#### CSCE 670 :: Information Storage and Retrieval :: Texas A&M University :: Spring 2017


# Homework 2:  Link Analysis -- PageRank + SEO

### 100 points [5% of your final grade]

### Due: Tuesday, February 21, 2017 by 11:59pm

*Goals of this homework:* Explore real-world challenges of building a graph (in this case, from tweets), implement and test PageRank over this graph, and investigate factors that impact a page's rank on Google and Bing.

*Submission Instructions:* To submit your homework, rename this notebook as YOUR_UIN_hw2.ipynb. Submit this notebook via ecampus. Your notebook should be completely self-contained, with the results visible in the notebook. 

*Late submission policy:* For this homework, you may use up to three of your late days, meaning that no submissions will be accepted after Friday, February 24, 2017 at 11:59pm.

# Part 1: PageRank (70 points)

## A Twitter-Mentioning Graph

In this assignment, we're going to adapt the classic PageRank approach to allow us to find not the most authoritative web pages, but rather to find significant Twitter users. So, instead of viewing the world as web pages with hyperlinks (where pages = nodes, hyperlinks = edges), we're going to construct a graph of Twitter users and their mentions of other Twitter users (so user = node, mention of another user = edge). Over this Twitter-user graph, we can apply the PageRank approach to order the users. The main idea is that a user who is mentioned by other users is more "impactful". 

Here is a toy example. Suppose you are given the following four tweets:

* **userID**: diane, **text**: "@bob Howdy!"
* **userID**: charlie, **text**: "Welcome @bob and @alice!"
* **userID**: bob, **text**: "Hi @charlie and @alice!"
* **userID**: alice, **text**: "Howdy!"

There are four short tweets generated by four users. The @mentions between users form a directed graph with four nodes and five edges. E.g., the "diane" node has a directed edge to the "bob" node. Note that a retweet also contain the "@", so it should be counted as a mention as well.

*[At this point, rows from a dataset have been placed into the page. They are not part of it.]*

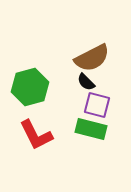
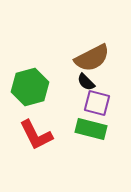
purple square: moved 2 px up
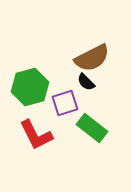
purple square: moved 32 px left; rotated 32 degrees counterclockwise
green rectangle: moved 1 px right, 1 px up; rotated 24 degrees clockwise
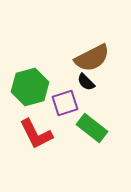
red L-shape: moved 1 px up
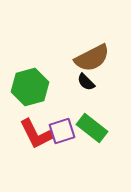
purple square: moved 3 px left, 28 px down
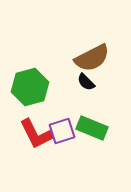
green rectangle: rotated 16 degrees counterclockwise
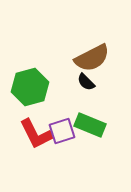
green rectangle: moved 2 px left, 3 px up
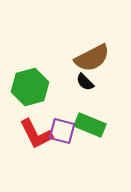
black semicircle: moved 1 px left
purple square: rotated 32 degrees clockwise
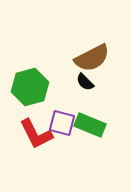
purple square: moved 8 px up
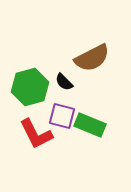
black semicircle: moved 21 px left
purple square: moved 7 px up
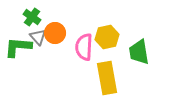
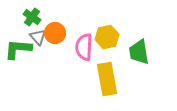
green L-shape: moved 2 px down
yellow rectangle: moved 1 px down
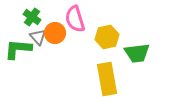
pink semicircle: moved 9 px left, 28 px up; rotated 20 degrees counterclockwise
green trapezoid: moved 2 px left, 1 px down; rotated 88 degrees counterclockwise
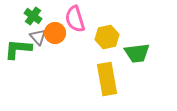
green cross: moved 1 px right, 1 px up
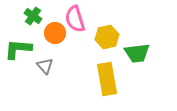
gray triangle: moved 7 px right, 29 px down
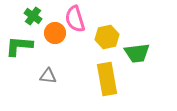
green L-shape: moved 1 px right, 3 px up
gray triangle: moved 3 px right, 10 px down; rotated 42 degrees counterclockwise
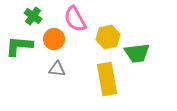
pink semicircle: rotated 12 degrees counterclockwise
orange circle: moved 1 px left, 6 px down
yellow hexagon: moved 1 px right
gray triangle: moved 9 px right, 7 px up
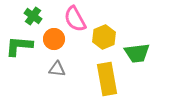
yellow hexagon: moved 4 px left; rotated 10 degrees counterclockwise
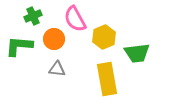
green cross: rotated 30 degrees clockwise
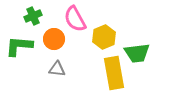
yellow rectangle: moved 7 px right, 6 px up
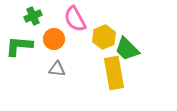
green trapezoid: moved 10 px left, 4 px up; rotated 52 degrees clockwise
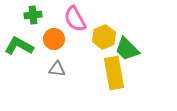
green cross: moved 1 px up; rotated 18 degrees clockwise
green L-shape: rotated 24 degrees clockwise
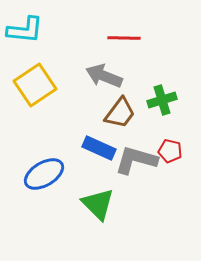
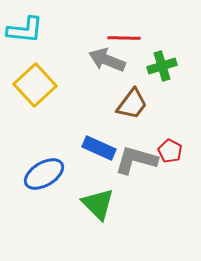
gray arrow: moved 3 px right, 16 px up
yellow square: rotated 9 degrees counterclockwise
green cross: moved 34 px up
brown trapezoid: moved 12 px right, 9 px up
red pentagon: rotated 15 degrees clockwise
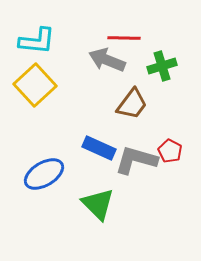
cyan L-shape: moved 12 px right, 11 px down
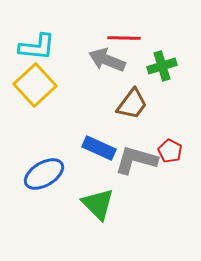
cyan L-shape: moved 6 px down
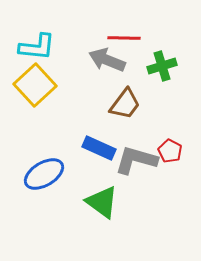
brown trapezoid: moved 7 px left
green triangle: moved 4 px right, 2 px up; rotated 9 degrees counterclockwise
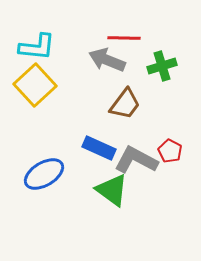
gray L-shape: rotated 12 degrees clockwise
green triangle: moved 10 px right, 12 px up
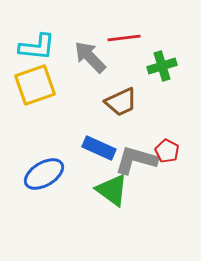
red line: rotated 8 degrees counterclockwise
gray arrow: moved 17 px left, 3 px up; rotated 24 degrees clockwise
yellow square: rotated 24 degrees clockwise
brown trapezoid: moved 4 px left, 2 px up; rotated 28 degrees clockwise
red pentagon: moved 3 px left
gray L-shape: rotated 12 degrees counterclockwise
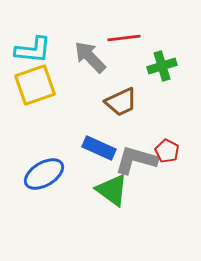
cyan L-shape: moved 4 px left, 3 px down
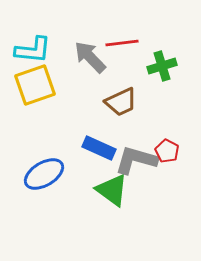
red line: moved 2 px left, 5 px down
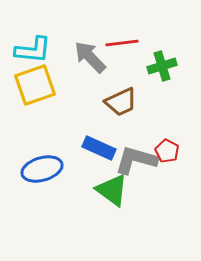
blue ellipse: moved 2 px left, 5 px up; rotated 15 degrees clockwise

You should build a graph by parsing the tweets in the file we provide called *pagerank.json*.

**Notes:**

* The edges are binary and directed. If Bob mentions Alice once, in 10 tweets, or 10 times in one tweet, there is an edge from Bob to Alice, but there is not an edge from Alice to Bob.
* If a user mentions herself, ignore it.
* Correctly parsing @mentions in a tweet is error-prone. Use the entities field.
* Later you will need to implement the PageRank algorithm on the graph you build here.


In [35]:
# Here define your function for building the graph by parsing the input file of tweets

import json
from pprint import pprint

''' Input : filename of the tweets
    Output : graph and user_id and name/screen_name mapping    
'''
def parse_json_file(filename,userid_names_dict , userid_screennames_dict ):
    userid_adjancency_graph = {}
    for line in open(filename, 'r'): # Reading each tweet one by one
        tweets = json.loads(line)
        # Reading the userid of the tweet, and also checking the mentions of the tweet : Here adding only the screen_name
        userid_screennames_dict.setdefault(tweets['user']['id'], set()).add(tweets['user']['screen_name'])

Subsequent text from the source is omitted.